Theoretical Assumptions of Critical Theory and the Frankfurt School
Critical Theory, as developed by the Frankfurt School, operates on several foundational theoretical assumptions. One of the core assumptions is the critique of positivism, which posits that empirical science alone cannot provide a comprehensive understanding of society. Critical theorists argue that knowledge is not neutral but is shaped by social power dynamics and interests. This is captured in Max Horkheimer's assertion that “the facts which our senses present to us are socially preformed in two ways: through the historical character of the object perceived and through the historical character of the perceiving organ.”
Another key assumption is the concept of totality—the idea that social phenomena must be understood within the context of the whole society. Theorists like Theodor Adorno emphasized that culture, economy, politics, and ideology are interconnected and cannot be studied in isolation. As Adorno famously stated, “The whole is the false,” indicating that society's apparent wholeness conceals underlying contradictions and injustices.
Additionally, Critical Theory assumes that society is inherently conflictual, with social structures shaped by power relations. This perspective is deeply influenced by Marxist theory, particularly the idea of class struggle. However, the Frankfurt School expanded this to include other forms of domination, such as those related to culture and ideology.
Origins and Early Development of the Frankfurt School
The Frankfurt School, formally known as the Institute for Social Research, was founded in 1923 at the University of Frankfurt in Germany. It emerged in response to the limitations of traditional Marxism and aimed to develop a more nuanced understanding of society that accounted for changes in capitalism and culture in the 20th century. The school was initially led by Carl Grünberg, but it gained its distinct intellectual character under the leadership of Max Horkheimer, who became director in 1930.
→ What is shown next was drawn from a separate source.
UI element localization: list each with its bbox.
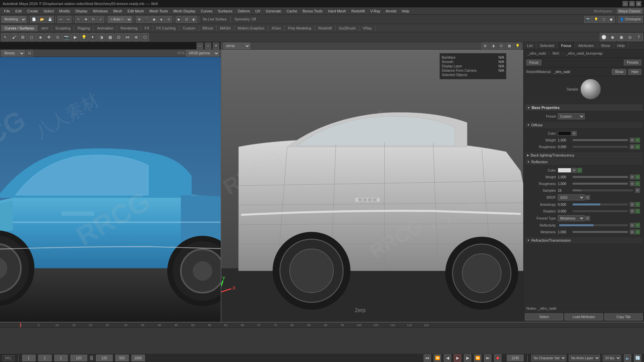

The early development of the Frankfurt School was shaped by the socio-political context of Weimar Germany, the rise of fascism, and the challenges posed by Stalinist communism. The theorists associated with the Frankfurt School sought to understand why revolutionary change, as predicted by Marx, had not occurred in advanced capitalist societies. Their response was to explore how culture and ideology functioned to maintain social control, even in the absence of overt repression.
One of the seminal works of this period is Horkheimer's Traditional and Critical Theory (1937), where he differentiates between traditional theory, which aims to describe and explain the world, and critical theory, which seeks to change it. He argues, “Critical theory… seeks to liberate human beings from the circumstances that enslave them.”
Development and Key Thinkers
Key figures in the Frankfurt School included Theodor Adorno, Herbert Marcuse, and Walter Benjamin, among others. Adorno, along with Horkheimer, co-authored Dialectic of Enlightenment (1944), which is a foundational text in Critical Theory. In this work, they argue that the Enlightenment's promise of human emancipation has been betrayed, leading instead to new forms of domination through rationality and culture. One of their most famous critiques is of the culture industry, which they believe commodifies cultural products and promotes passive consumption, thereby reinforcing the status quo.
Herbert Marcuse, another prominent member, is known for his work One-Dimensional Man (1964), where he argues that advanced industrial society creates a "one-dimensional" form of consciousness that limits critical thought and reinforces conformity. He posits that “the people recognize themselves in their commodities; they find their soul in their automobile, hi-fi set, split-level home, kitchen equipment.”
Walter Benjamin, though not formally a member, was closely associated with the Frankfurt School and contributed significantly to its intellectual milieu. His essay "The Work of Art in the Age of Mechanical Reproduction" (1935) explores how mass production changes the function of art, stripping it of its "aura" and potentially democratizing culture, but also making it more susceptible to manipulation by the culture industry.
Conclusion
The theoretical assumptions of Critical Theory and the Frankfurt School are rooted in a deep skepticism of positivism, an emphasis on understanding society as a totality, and a recognition of the pervasive influence of power relations in shaping knowledge and culture. The Frankfurt School's origins in early 20th-century Germany, along with its development through the contributions of key thinkers like Horkheimer, Adorno, Marcuse, and Benjamin, have left a lasting impact on social theory, emphasizing the importance of critique in the pursuit of human emancipation. As Horkheimer articulated, “The critical theory of society… is suspicious of the very categories of stability, identity, and regularity, of which positivism is so proud.”